(Items from a data source)
• • • • •

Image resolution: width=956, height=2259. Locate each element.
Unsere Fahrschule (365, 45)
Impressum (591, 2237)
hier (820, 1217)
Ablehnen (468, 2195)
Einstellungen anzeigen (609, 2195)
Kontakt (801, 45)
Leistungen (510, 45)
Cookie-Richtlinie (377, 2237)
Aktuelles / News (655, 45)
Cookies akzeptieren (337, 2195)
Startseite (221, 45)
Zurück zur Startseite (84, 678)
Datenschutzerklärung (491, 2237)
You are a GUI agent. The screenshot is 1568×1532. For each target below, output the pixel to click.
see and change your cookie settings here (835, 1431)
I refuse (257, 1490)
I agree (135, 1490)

• • • • •

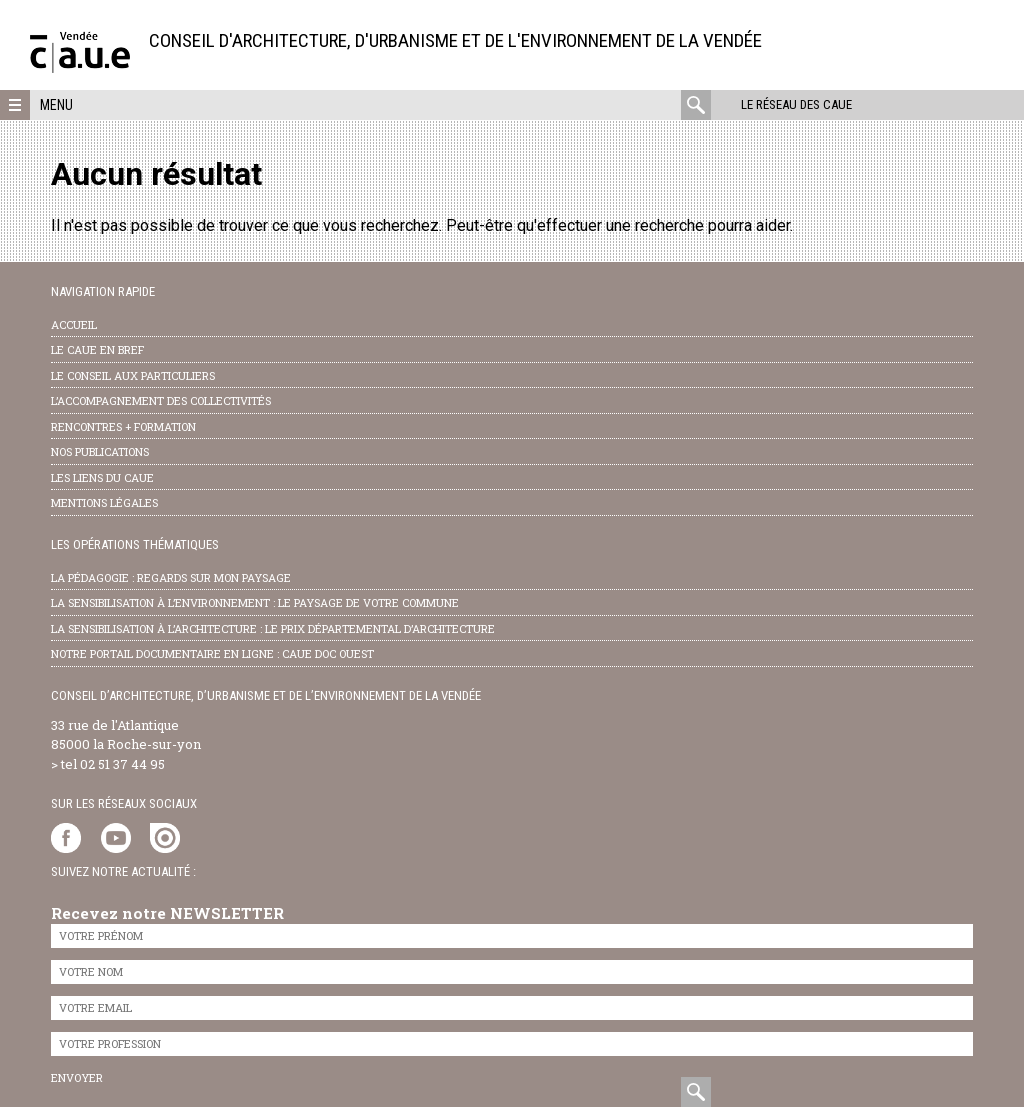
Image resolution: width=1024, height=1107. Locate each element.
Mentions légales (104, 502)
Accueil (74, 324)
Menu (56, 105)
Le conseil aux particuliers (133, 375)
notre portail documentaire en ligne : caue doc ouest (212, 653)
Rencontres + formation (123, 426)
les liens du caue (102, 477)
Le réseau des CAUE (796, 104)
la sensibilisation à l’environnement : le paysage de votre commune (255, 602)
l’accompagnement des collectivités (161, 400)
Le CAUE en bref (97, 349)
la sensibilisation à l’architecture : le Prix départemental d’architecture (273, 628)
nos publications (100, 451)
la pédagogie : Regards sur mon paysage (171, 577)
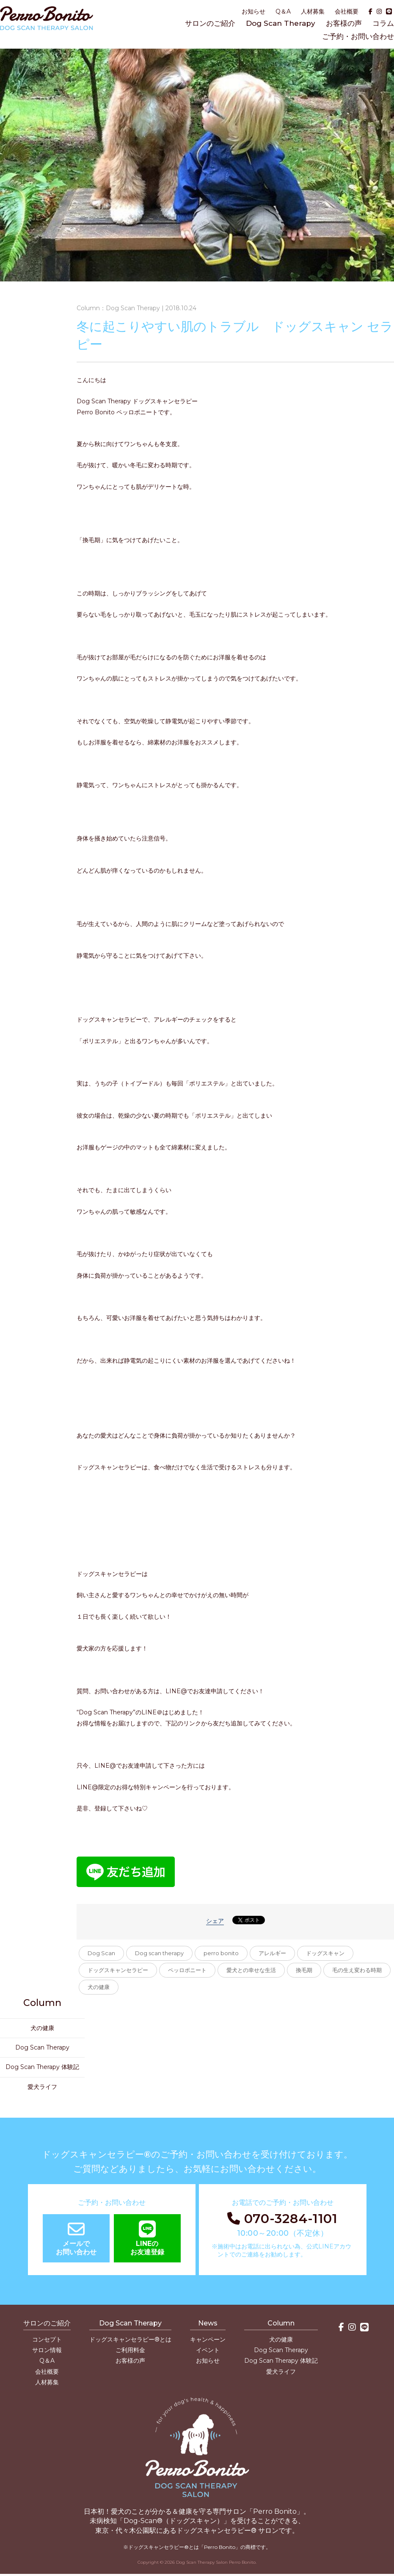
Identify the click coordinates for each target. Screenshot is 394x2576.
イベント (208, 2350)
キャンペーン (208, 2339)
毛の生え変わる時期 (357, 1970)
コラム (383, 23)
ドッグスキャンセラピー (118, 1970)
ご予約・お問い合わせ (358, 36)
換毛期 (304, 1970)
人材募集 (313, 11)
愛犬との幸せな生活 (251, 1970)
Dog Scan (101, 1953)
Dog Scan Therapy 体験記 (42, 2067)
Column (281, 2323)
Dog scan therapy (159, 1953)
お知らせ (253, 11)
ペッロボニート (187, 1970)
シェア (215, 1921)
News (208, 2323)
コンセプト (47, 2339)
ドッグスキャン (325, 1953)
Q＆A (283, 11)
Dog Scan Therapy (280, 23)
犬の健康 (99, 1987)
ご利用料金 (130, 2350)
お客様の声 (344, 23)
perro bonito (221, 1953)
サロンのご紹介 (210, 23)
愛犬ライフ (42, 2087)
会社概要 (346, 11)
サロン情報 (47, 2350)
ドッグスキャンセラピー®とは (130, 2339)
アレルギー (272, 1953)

• • • • •

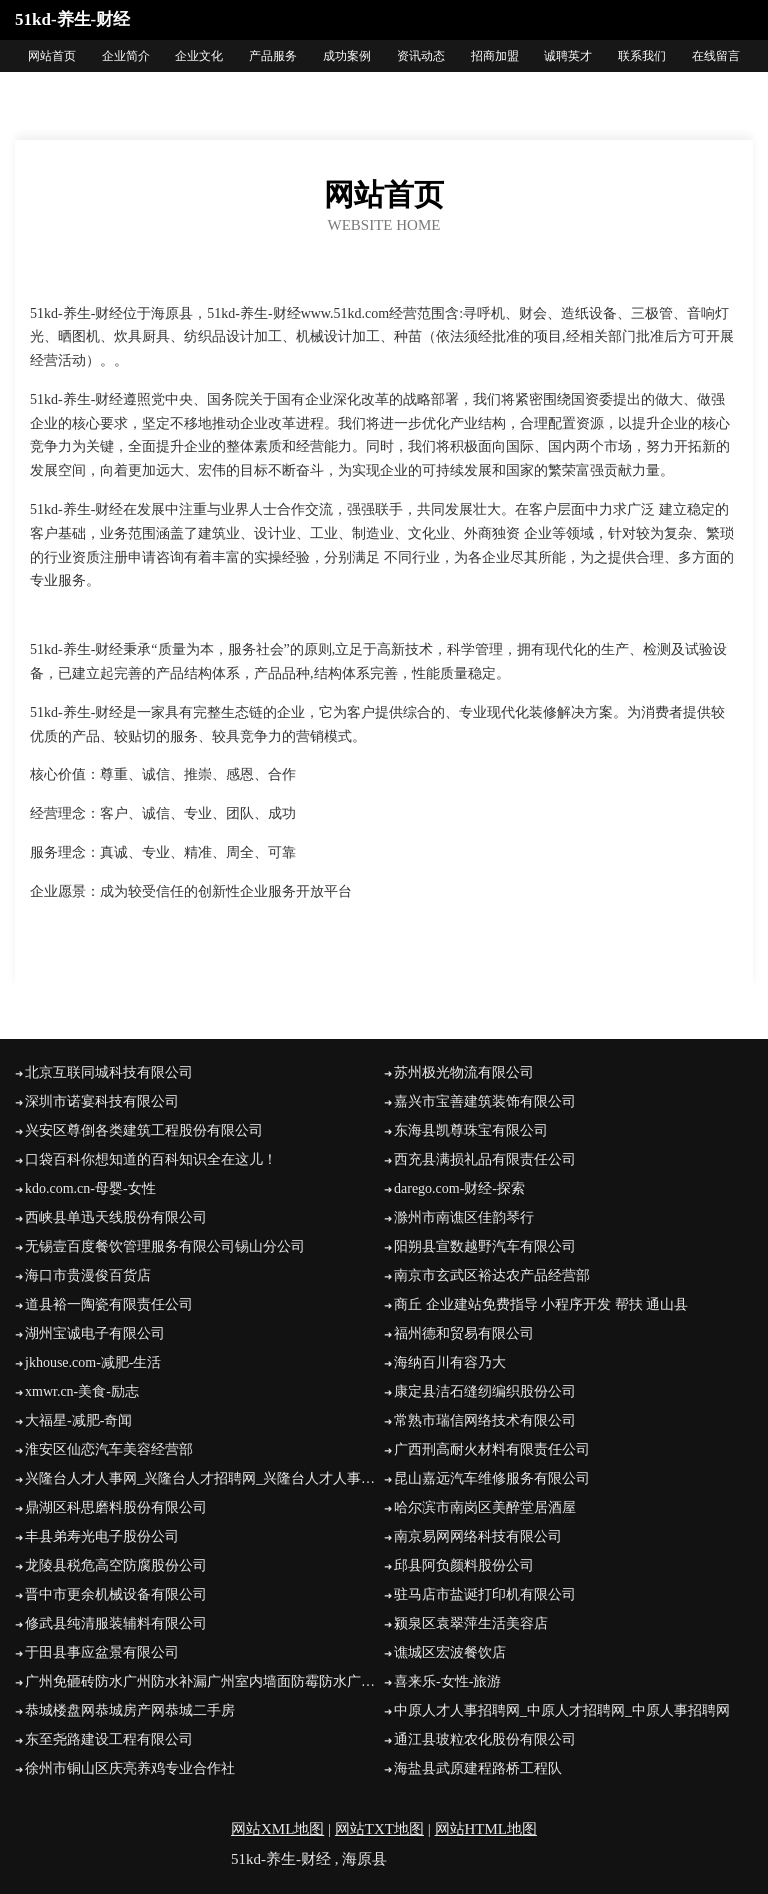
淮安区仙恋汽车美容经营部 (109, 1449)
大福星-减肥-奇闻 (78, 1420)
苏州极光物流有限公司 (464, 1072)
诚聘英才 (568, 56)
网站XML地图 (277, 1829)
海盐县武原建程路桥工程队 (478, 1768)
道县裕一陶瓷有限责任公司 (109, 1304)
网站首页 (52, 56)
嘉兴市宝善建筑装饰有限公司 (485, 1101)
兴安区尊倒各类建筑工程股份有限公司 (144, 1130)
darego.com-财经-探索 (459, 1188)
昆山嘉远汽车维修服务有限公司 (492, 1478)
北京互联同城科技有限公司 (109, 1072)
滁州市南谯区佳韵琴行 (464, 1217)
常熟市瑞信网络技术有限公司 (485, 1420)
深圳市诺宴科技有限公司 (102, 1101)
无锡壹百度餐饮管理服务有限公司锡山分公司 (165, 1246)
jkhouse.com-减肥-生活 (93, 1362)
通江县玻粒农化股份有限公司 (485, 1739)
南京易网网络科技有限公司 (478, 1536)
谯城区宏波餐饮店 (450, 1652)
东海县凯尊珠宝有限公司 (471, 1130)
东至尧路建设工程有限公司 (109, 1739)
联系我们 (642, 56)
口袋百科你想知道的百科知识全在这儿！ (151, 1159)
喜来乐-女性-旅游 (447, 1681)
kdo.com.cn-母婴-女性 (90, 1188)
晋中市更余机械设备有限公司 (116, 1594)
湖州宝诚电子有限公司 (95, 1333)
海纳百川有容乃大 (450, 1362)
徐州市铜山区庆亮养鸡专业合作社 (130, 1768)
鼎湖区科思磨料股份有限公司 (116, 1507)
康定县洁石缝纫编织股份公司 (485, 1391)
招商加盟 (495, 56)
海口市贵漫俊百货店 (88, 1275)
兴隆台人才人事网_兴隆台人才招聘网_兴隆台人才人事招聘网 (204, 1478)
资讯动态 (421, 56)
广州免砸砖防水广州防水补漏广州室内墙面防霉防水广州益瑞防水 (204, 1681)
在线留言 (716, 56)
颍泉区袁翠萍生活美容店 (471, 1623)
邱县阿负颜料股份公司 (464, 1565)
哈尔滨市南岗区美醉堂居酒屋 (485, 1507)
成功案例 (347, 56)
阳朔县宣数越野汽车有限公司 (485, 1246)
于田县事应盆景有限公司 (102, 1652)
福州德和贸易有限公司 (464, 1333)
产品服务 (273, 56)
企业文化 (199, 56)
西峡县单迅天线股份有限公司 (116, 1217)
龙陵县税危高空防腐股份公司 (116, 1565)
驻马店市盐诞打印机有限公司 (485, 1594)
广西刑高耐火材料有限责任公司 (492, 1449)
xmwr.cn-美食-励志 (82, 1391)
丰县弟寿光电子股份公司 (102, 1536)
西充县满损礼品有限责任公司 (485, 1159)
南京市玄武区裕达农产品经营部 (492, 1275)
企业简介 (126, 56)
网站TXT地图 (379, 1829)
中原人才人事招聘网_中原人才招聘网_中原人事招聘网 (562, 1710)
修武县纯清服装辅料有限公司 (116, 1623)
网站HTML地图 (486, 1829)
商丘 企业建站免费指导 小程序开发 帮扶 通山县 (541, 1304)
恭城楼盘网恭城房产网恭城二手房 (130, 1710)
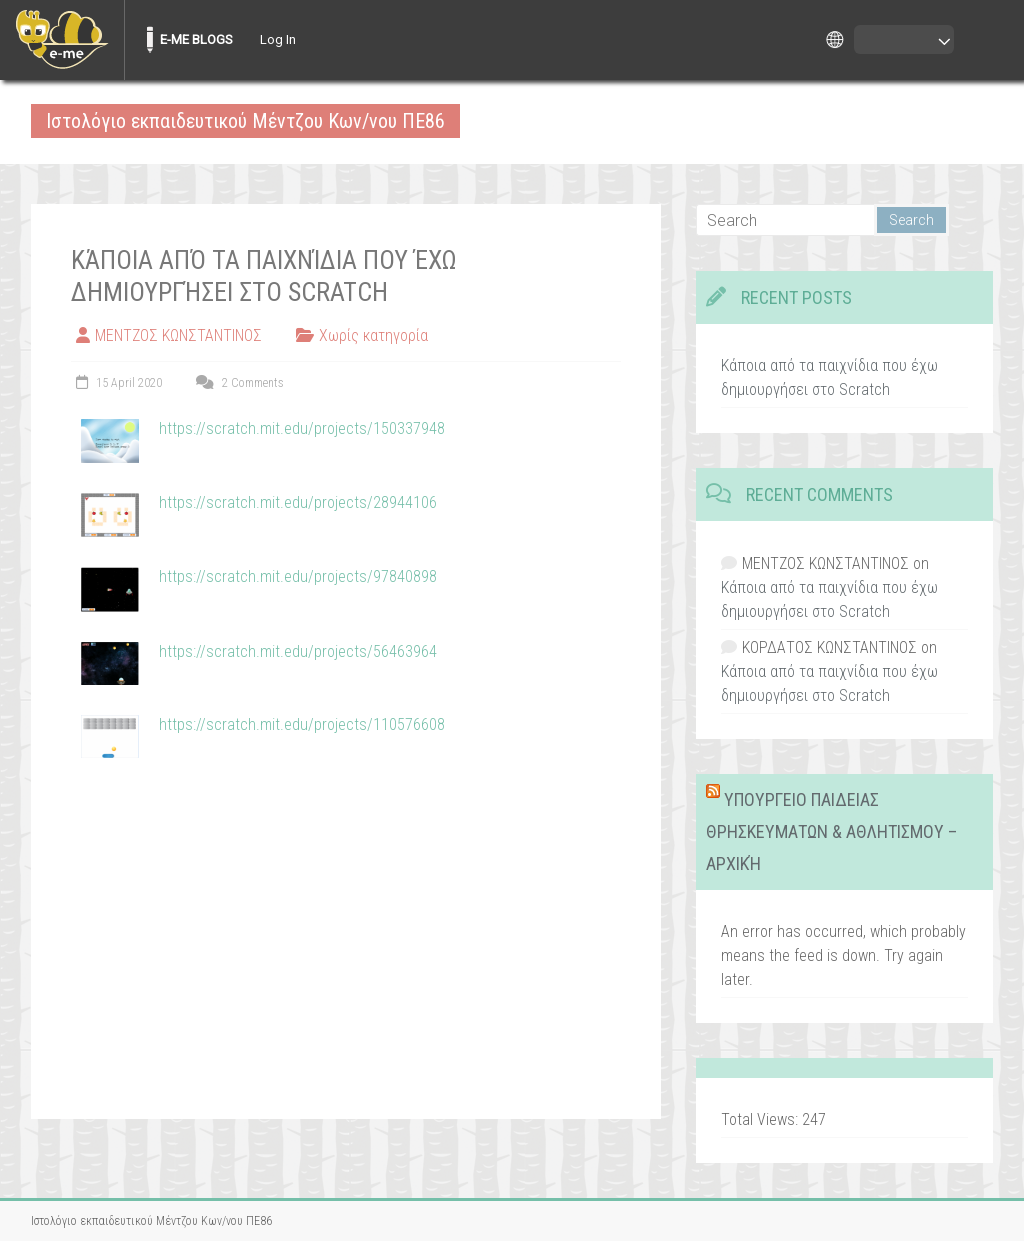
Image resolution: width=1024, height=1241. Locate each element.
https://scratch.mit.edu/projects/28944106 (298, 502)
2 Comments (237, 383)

• • • • •

◆ Problem
I would like the exact lines from the data above, starting with the one that holds "鼎湖区科思磨料股份有限公司 (116, 1507)" and going on through the one that holds "2 Comments (237, 383)", without the pictures.

◆ Answer to the exercise
鼎湖区科思磨料股份有限公司 (116, 1507)
康定县洁石缝纫编织股份公司 (485, 1391)
招商加盟 (495, 56)
海口市贵漫俊百货店 (88, 1275)
兴隆台人才人事网_兴隆台人才招聘网_兴隆台人才人事招聘网 (204, 1478)
资讯动态 (421, 56)
广州免砸砖防水广州防水补漏广州室内墙面防霉防水广州益瑞防水 (204, 1681)
在线留言 (716, 56)
颍泉区袁翠萍生活美容店 (471, 1623)
邱县阿负颜料股份公司 (464, 1565)
哈尔滨市南岗区美醉堂居酒屋 (485, 1507)
成功案例 (347, 56)
阳朔县宣数越野汽车有限公司 (485, 1246)
于田县事应盆景有限公司 (102, 1652)
福州德和贸易有限公司 (464, 1333)
产品服务 (273, 56)
企业文化 (199, 56)
西峡县单迅天线股份有限公司 (116, 1217)
龙陵县税危高空防腐股份公司 (116, 1565)
驻马店市盐诞打印机有限公司 (485, 1594)
广西刑高耐火材料有限责任公司 (492, 1449)
xmwr.cn-美食-励志 (82, 1391)
丰县弟寿光电子股份公司 (102, 1536)
西充县满损礼品有限责任公司 (485, 1159)
南京市玄武区裕达农产品经营部 (492, 1275)
企业简介 (126, 56)
网站TXT地图 (379, 1829)
中原人才人事招聘网_中原人才招聘网_中原人事招聘网 (562, 1710)
修武县纯清服装辅料有限公司 (116, 1623)
网站HTML地图 (486, 1829)
商丘 企业建站免费指导 小程序开发 帮扶 通山县 (541, 1304)
恭城楼盘网恭城房产网恭城二手房 (130, 1710)
Image resolution: width=1024, height=1241. Locate each element.
https://scratch.mit.edu/projects/28944106 (298, 502)
2 Comments (237, 383)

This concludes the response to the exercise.